Daniel de Perslerin imparatoru tarafından diri Tanrı’ya duanın yasaklandığı bunalımlı bir dönemde bundan vazgeçmemişti. İman ettiği Tanrı’ya yakardı, tüm sarayın öfkesini üzerine topladı. Sonunda aslanlar inine atıldı; ama güçlü Tanrı meleğini gönderdi, kudurgan hayvanların ağzını bağladı. Bu mucizeye tanık olan imparator Darius bir femanla Daniel’in Tanrısı’nı tek Tanrı olarak övdü, ona bağ-lılıktan şaşmayan Daniel’i yükseltti (bkz. Daniel 6).”Tanrı bizimle birlikte olunca, bize karşı kim durabilir?”(Romalılar 8:31). “Rab yanımdadır; kork-mam…Çektiğim acıları saydın. Gözyaşlarımı şişene koy. Onlar kitabında yazılı değil mi? Çağırdığım gün, düşmanlarım geri çekilecek” (Mezmur 118:6; 56:8,9).

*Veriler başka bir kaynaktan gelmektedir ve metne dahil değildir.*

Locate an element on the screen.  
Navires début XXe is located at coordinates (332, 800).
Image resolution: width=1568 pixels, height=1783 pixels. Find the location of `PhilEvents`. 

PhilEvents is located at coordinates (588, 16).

Kaf bu güvenlikle Kutsal Kitap’ı okur, dua eder, ezgiler söyler. Ama ağa durumu gözlemekte. Sabah erken köleyi çağırır, ateşlenerek onu iyice haşlar. Kölenin özrü yok: “Efendim, doğrudur; dün akşam odamda dua ettim. Ben Tanrı’sız Mesih’siz yaşayamam. Her an Rabbim’in desteğine muhtacım. O’nsuz yüreğim çarpmaz; çalışamam.” Ağa bastırır buyruğu: “Çıkarın gömleğini, bağlayın direğe!” Elinden eksik etmediği kırbaca yapışır, ha babam köleye bindirir. Gözleri hınçla dolu. Dayanılmaz bir patak. Eşi acıya kapılıp ağanın ayaklarına kapanır; yalvarır: “Aman durdur artık!” Ağa kadını paylayarak kovar; o da hıçkırıkla çekilir. Hiç kimse o öfkeyi önleyemez. Takati kesilinceye dek sopayı sürdürür. Gözleri kan tabağı.. Savunmasız kölenin bedeninden kanlar fışkırıyor ölü gibi yere seriliyor. Ağa buyuruyor: “Yaralarını tuzlu suyla yıkayın, gömleğini giydirip işe salın.” Sızıyla kıvranan köle hem çalışıyor hem de derinden basit bir ezgiyi mırıldanıyor:
Geçer toptan işkence görgüleri,
Mesih’le gelir sevinç, neşe günleri.

Güveni aksaksız güven. O katlanılmaz acıyı Mesih’in şifa ve teselli yeteneği yatıştırır. Kendisi de kırbaçla dövülmedi mi? Haça asılarak öldürülmedi mi? O bu görgülerden geçmemiş olsaydı Kaf’ı nasıl kurtarabilirdi? Çok uzun sürmez umutlar yeşerir. Ağanın çalkalanan vicdanı gitgide artan yoğunlukla onu sarsar. Köleye bakmamak için ortalıktan çekilir; ama yürek dürtüsü dinmez. Kendi kendine söylenir: “Ne berbat birisiyim! Vahşiliğimi kime anlatabilirim? Adam hırsızlık mı yaptı? Kavga mı çıkardı? Kızlarıma mı sataştı? Ya ne? Yararsız olan o değil, benim.” Vicdan kınayışı dinmez; belini büker. Öylesi kaygılı ki, yatağına koşar; gece olur uyuyamaz. Korkulu hayaller görür; eşini uyandırır. Kadın derin telaşla, “Doktor getirtelim” der. O, “Gerekli değil; ruhum canım hasta” diye yanıtlar. “Ölüp cehenneme gideceğimden korkuyorum. Bana ruhsal yardımda bulunacak, dua edecek kimse var mı?” Karısı şaşırır. “Bu ne başkalık! Ne oldu bu adama?” Çekinerek yanıtlar: “Bu sabah köteklediğin köleden başkasını bilmiyorum!” Adam çekinerek sorar: “Bu yaptıklarımdan sonra Kaf hiç benim için dua eder mi?” Kadın yanıtlar: “Kaf hiç çekinmeden açıkladığı imanı taşıyorsa ona düşman denecek kimse yoktur. Düşmanını sevmesi imanının yöntemi; İsa ona bunu öğretir.” Kocası, “Öyleyse, koş Kaf’ı buraya getir” der.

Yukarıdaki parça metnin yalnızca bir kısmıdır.